Bring the following recursion relation to an explicit expression:
$$a_n = 3a_{n-1}-3a_{n-2}+a_{n-3}+8$$
$a_{0} = 0$, $a_1 = 1$, $a_2 = 2$
All the examples I have seen were with maximum 2 steps back ($a_{n-2}$) and I thought I know how to solve those but I'm having a hard time both with the Generating function and the Characteristic polynomial methods.
The Generating function should start from $n = 3$ but what would happen to the defined values?
For the Characteristic polynomial, Does it mean I'll have to find the roots of a polynomial from a 3rd degree?
Best Answer
If you use the characteristic polynomial, it will indeed be a cubic, but it’s a cubic that factors very easily: it’s
$$x^3-3x_2+3x-1=(x-1)^3\;.$$
If you use generating functions, note that you can write the recurrence as
$$a_n=3a_{n-1}-3a_{n-2}+a_{n-3}+8-8[n=0]-7[n=1]-9[n=2]\;,\tag{1}$$
valid for all $n\in\Bbb Z$ if you make the blanket assumption that $a_n=0$ for all $n<0$. The last three terms are Iverson brackets and are there to make the recurrence yield the correct initial values.

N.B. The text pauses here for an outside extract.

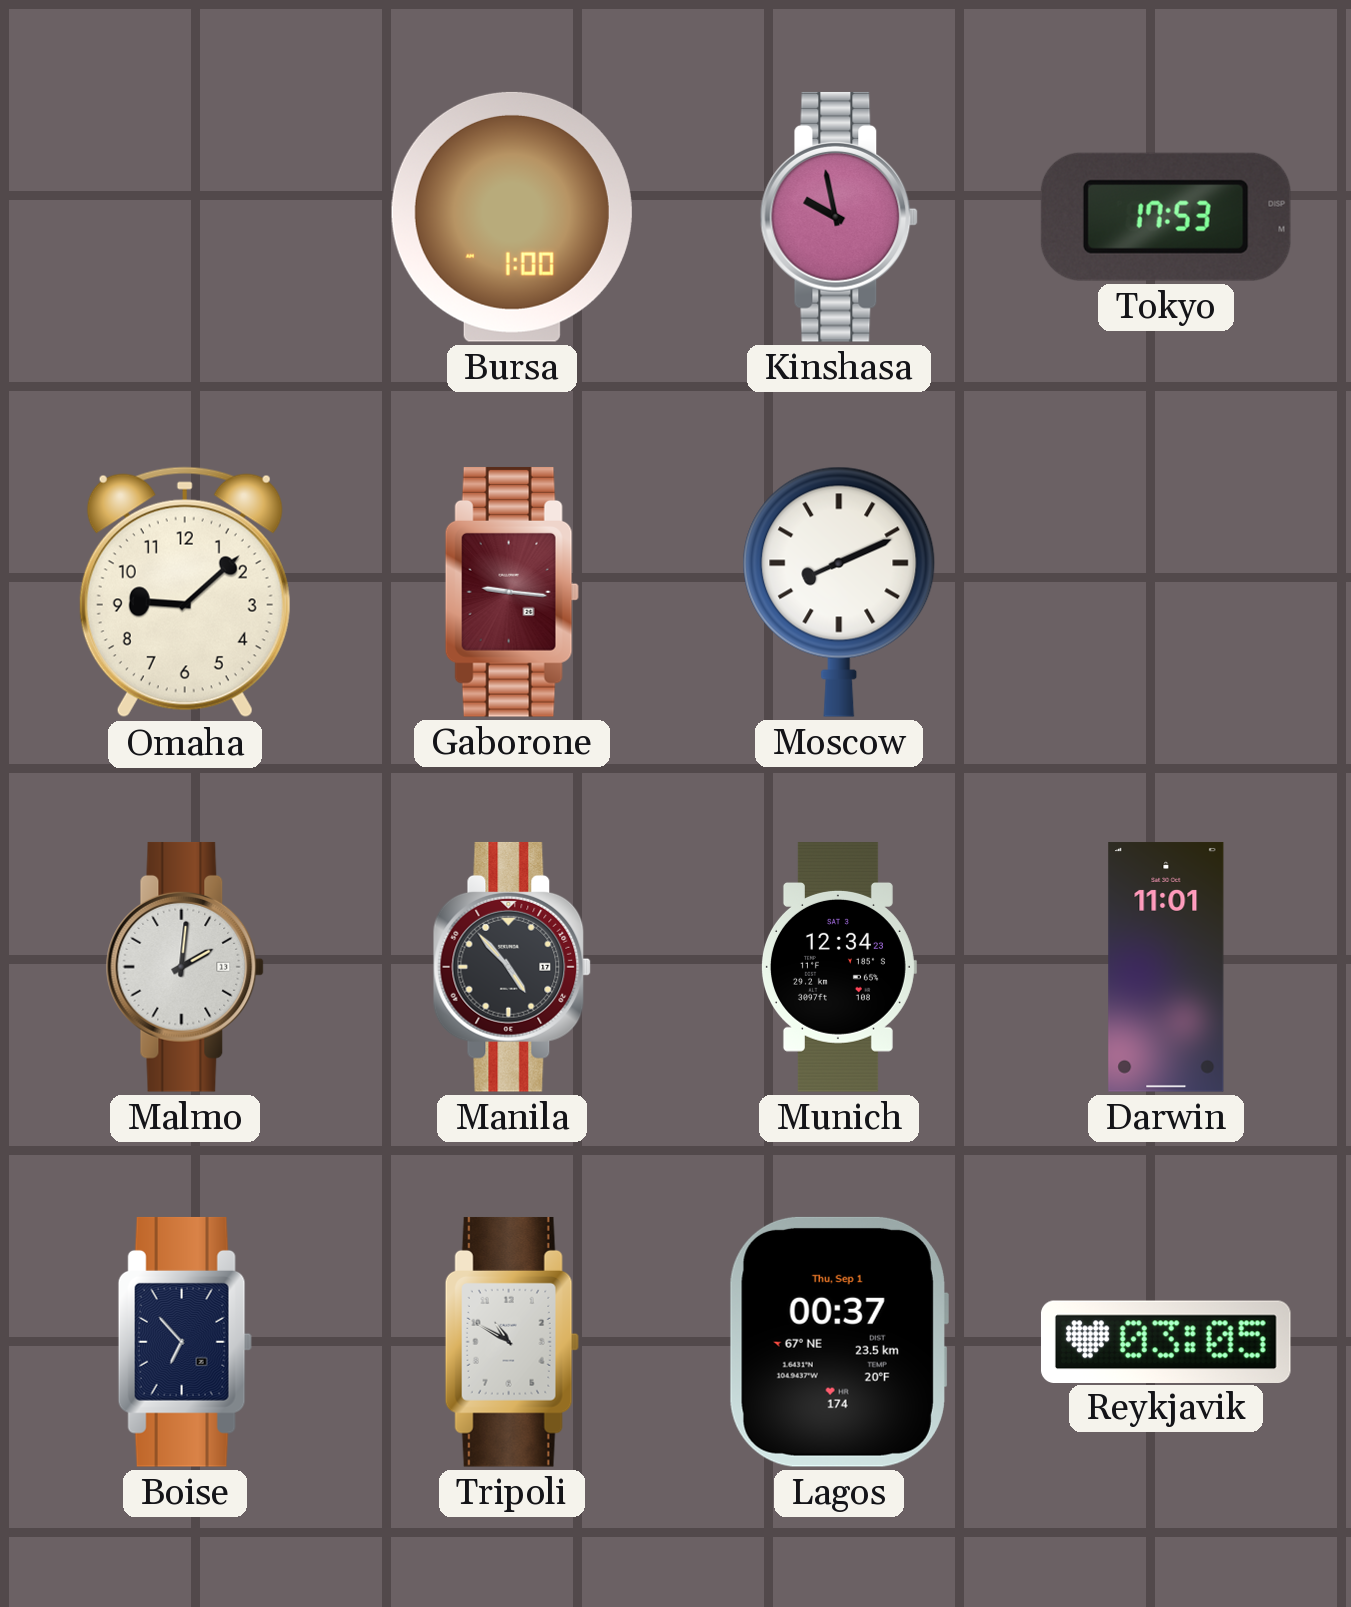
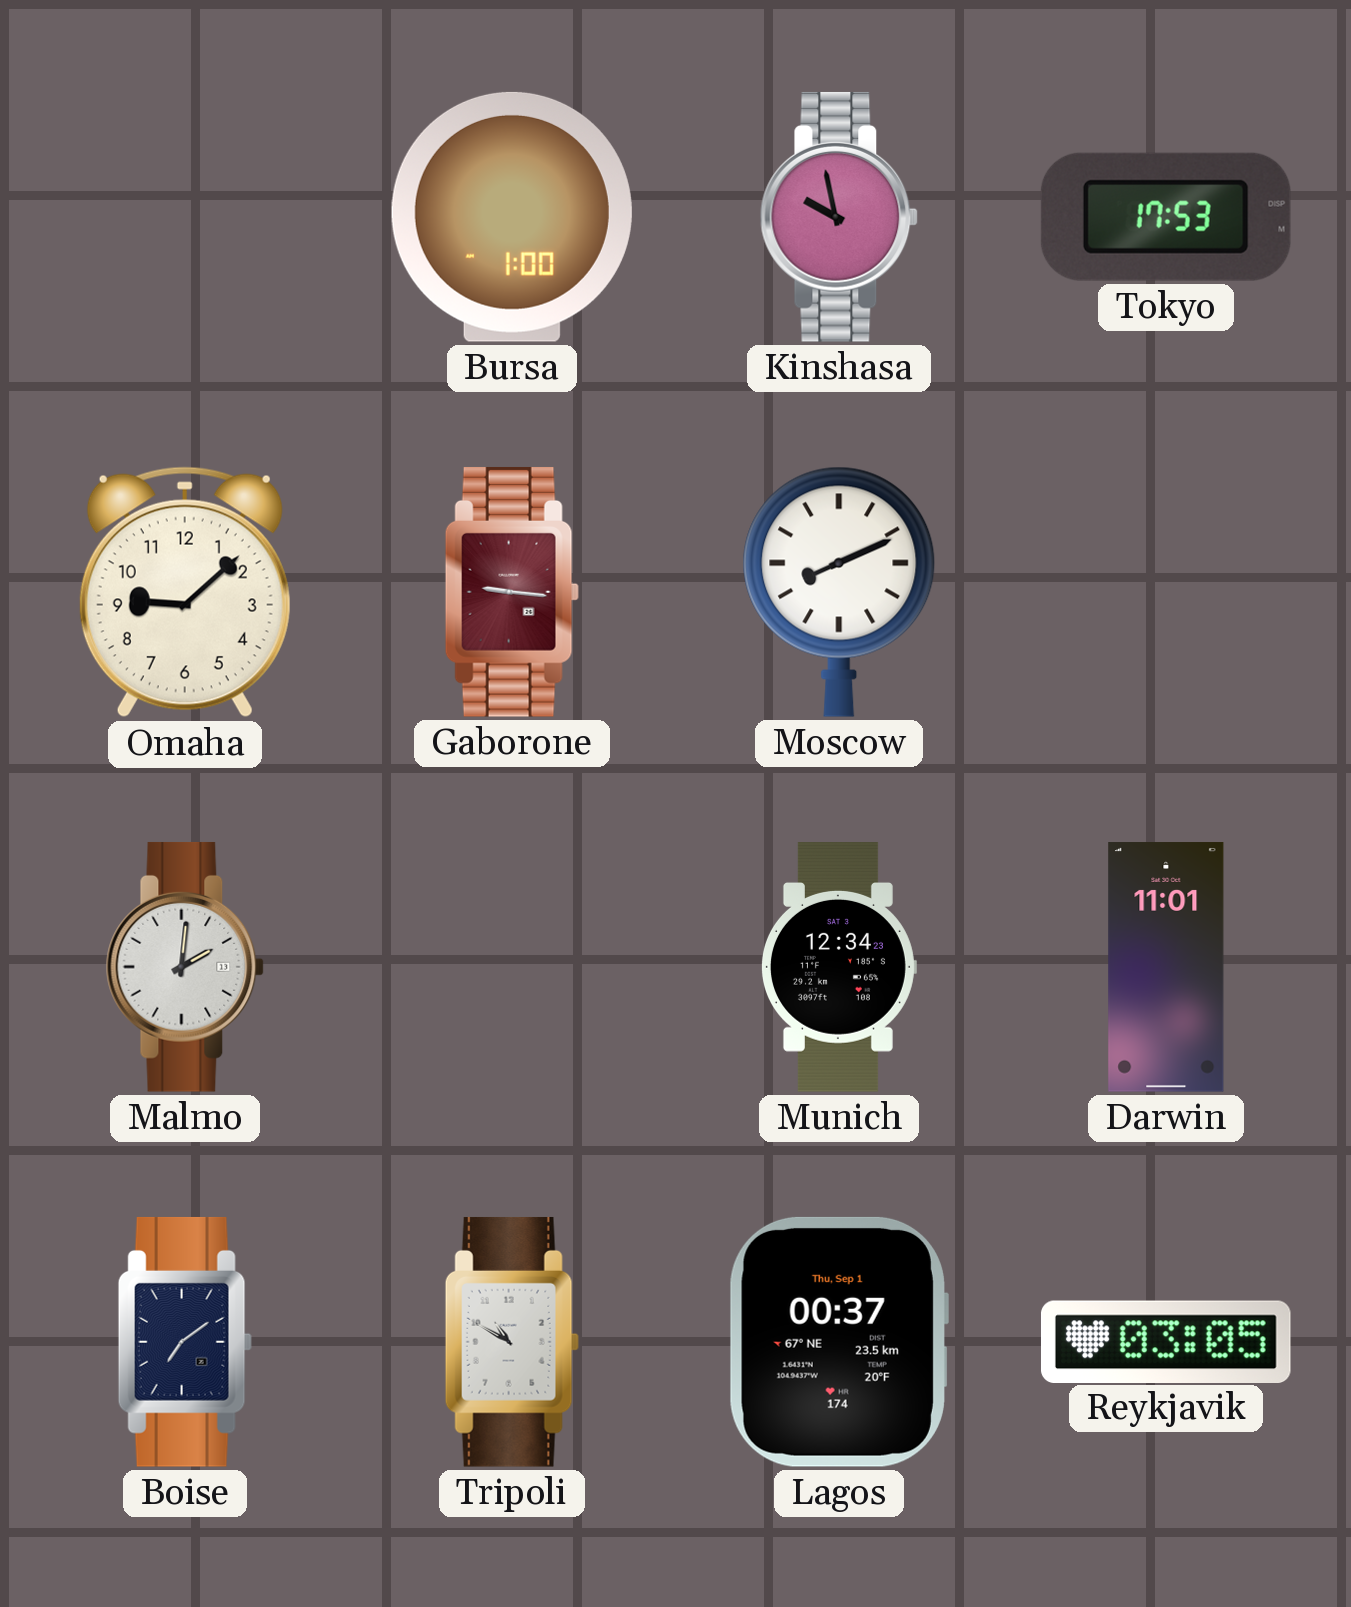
Manila: 4:53 -> none
Boise: 6:53 -> 7:09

Now multiply $(1)$ by $x^n$ and sum over $n\ge 0$:
$$\sum_{n\ge 0}a_nx^n=3\sum_{n\ge 0}a_{n-1}x^n-3\sum_{n\ge 0}a_{n-2}x^n+\sum_{n\ge 0}a_{n-3}x^n+8\sum_{n\ge 0}x^n-8-7x-9x^2\;.\tag{2}$$
If the generating function is $A(x)$, $(2)$ can be rewritten as
$$A(x)=3xA(x)-3x^2A(x)+x^3A(x)+\frac8{1-x}-8-7x-9x^2\;,$$
which you can then solve for $A(x)$ and resolve into partial fractions.